# Old storm pics



## 06HD BOSS (Nov 28, 2005)

Found some old pics on my other computer today. This was from a storm in Jan 2003. i think we got like 18"out of this one. but that season was something else...it was snowing like every 5-7 days like clockwork & getting on average 4-6" per storm. Felt good to see these pics, but makes me frustrated now since we havent seen sh*t yet.


----------



## Idealtim (Jan 15, 2006)

hey I'm in connecticut and I feel your pain, also. Must have rained 3 inches today . It will never snow enough if at all to make up for the lack of snowfall so far. This sucks.


----------



## PerfiCut L&L (Oct 18, 2005)

That first picture is a postcard shot. I'd save that one for sure, nice snag.

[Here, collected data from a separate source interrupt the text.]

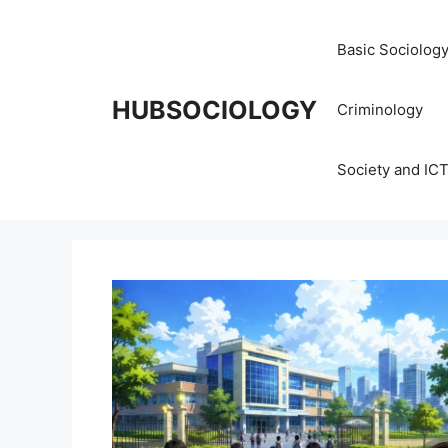
Basic Sociolog
HUBSOCIOLOGY
Criminology
Society and IC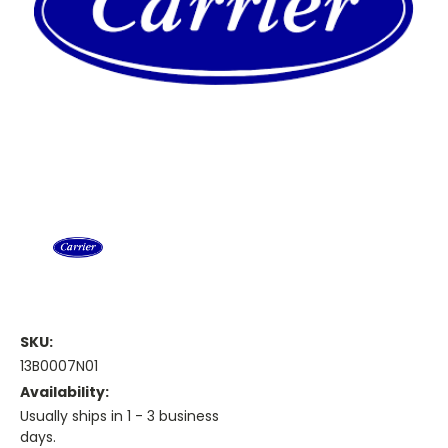
SKU:
13B0007N01
Availability:
Usually ships in 1 - 3 business
days.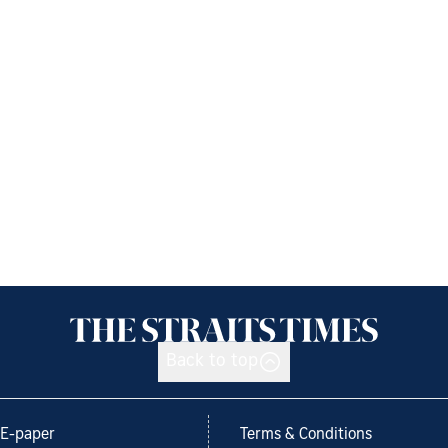
Back to top
E-paper
Terms & Conditions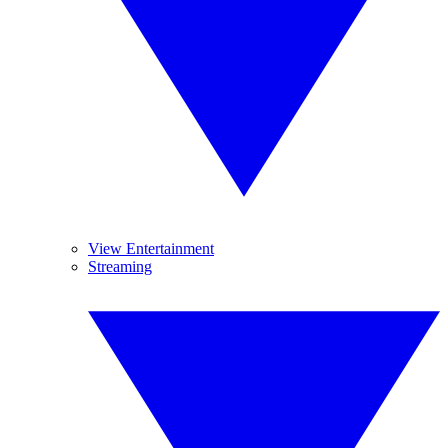
View Entertainment
Streaming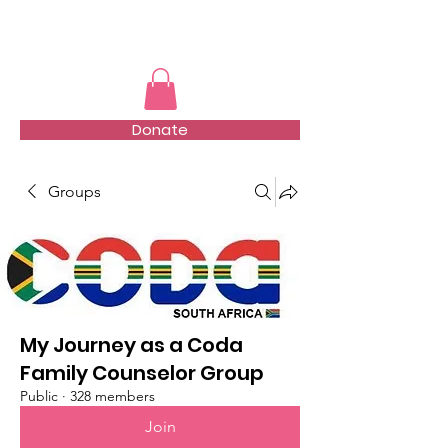
TMFSA
Donate
Groups
My Journey as a Coda
Family Counselor Group
Public
·
328 members
Join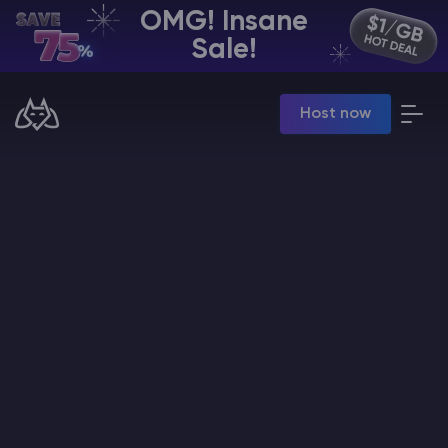
OMG! Insane
EN | USD
Sale!
Billing Panel
Host now
Manage your servers & payments
Game Panel
Manage game server
VPS Panel
Manage VPS server
Affiliate panel
Manage affiliates
CHAT WITH GODLIKE TEAM
Minecraft Server Hosting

Be nice if we could get something. Whats worse, is all this rain we've had over the past month could have easily been snow. Oh well. Mother nature plays hard to get. Theres still plenty of time left for things turn around. 

Anyway, thanks for the pictures.


----------



## 06HD BOSS (Nov 28, 2005)

PerfiCut L&L;349271 said:


> That first picture is a postcard shot. I'd save that one for sure, nice snag.
> 
> Be nice if we could get something. Whats worse, is all this rain we've had over the past month could have easily been snow. Oh well. Mother nature plays hard to get. Theres still plenty of time left for things turn around.


Thanks, yeah that 1st pic used to be my background for a while. I had so many more on my other computer from the past years but lost most of them somehow.


----------



## FORDV10 (Jan 17, 2004)

Nice pics........Miss those days....anybody know where the snow went on vaction....


----------